Angriff auf Journalisten
Wie Steve Jobs einen FTD-Redakteur verhaute
Von Thomas Wendel
07.10.2011
Er war eine Legende und ließ kaum einen Journalisten an sich heran. FTD-Redakteur Thomas Wendel hat es versucht – und den harten Griff von Steve Jobs zu spüren bekommen. Ein Erfahrungsbericht.
Es war im September 2005. Ich saß mit anderen Journalisten in einem fensterlosen Raum auf dem Messegelände der französischen Hauptstadt und wartete auf Steve Jobs. Er hatte sich zur Eröffnung der europäischen Hausmesse Apple Expo angesagt – und gab dazu eine Pressekonferenz.
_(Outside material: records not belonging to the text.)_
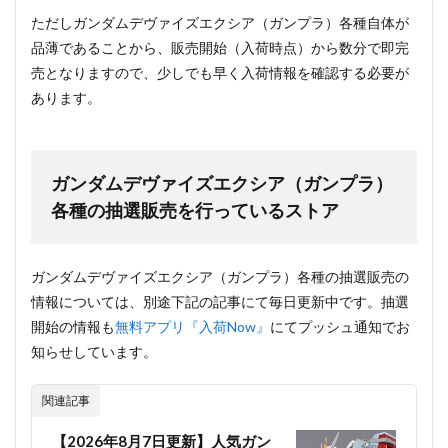
ただしガンダムデヴァイズエクシア（ガンプラ）各種自体が
品薄であることから、販売開始（入荷時点）から数分で即完
売となりますので、少しでも早く入荷情報を確認する必要が
あります。
ガンダムデヴァイズエクシア（ガンプラ）
各種の抽選販売を行っているストア
ガンダムデヴァイズエクシア（ガンプラ）各種の抽選販売の
情報については、別途下記の記事にて毎日更新中です。抽選
開始の情報も
無料アプリ『入荷Now』
にてプッシュ通知でお
知らせしています。
関連記事
【2026年8月7日更新】人気ガン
Der Hype um Jobs hatte längst mit voller Wucht eingesetzt. Der Apple-Gründer wollte in Paris den Startschuss für die Markteinführung des ersten iPod Nano für Europa geben. Wie immer stellte er sich mit seinem schwarzen Rolli auf die Bühne. Das waren sie aber auch schon, die erwartbaren Konstanten. Was folgte, passte so gar nicht zu der gängigen Apple-Standardpräsentation.
iPods fliegen durch den Raum
Da waren zunächst die Sitzgelegenheiten auf dem Podium: Schwarze Barhocker, so hoch, dass man fürchten musste, selbst die Tabledance-Tänzerinnen aus dem Pariser Pigalle würden auf ihnen das Gleichgewicht verlieren. Jobs schwang sich behände auf einen der Hocker. Dann flogen iPods durch die Luft: Quer durch den Raum warf Jobs die damals gläsernen Geräte um zu beweisen, dass sie selbst durch Weitwürfe nicht zum Zerbrechen gebracht werden könnten – anders, als es damals Tech-Blogs behaupteten.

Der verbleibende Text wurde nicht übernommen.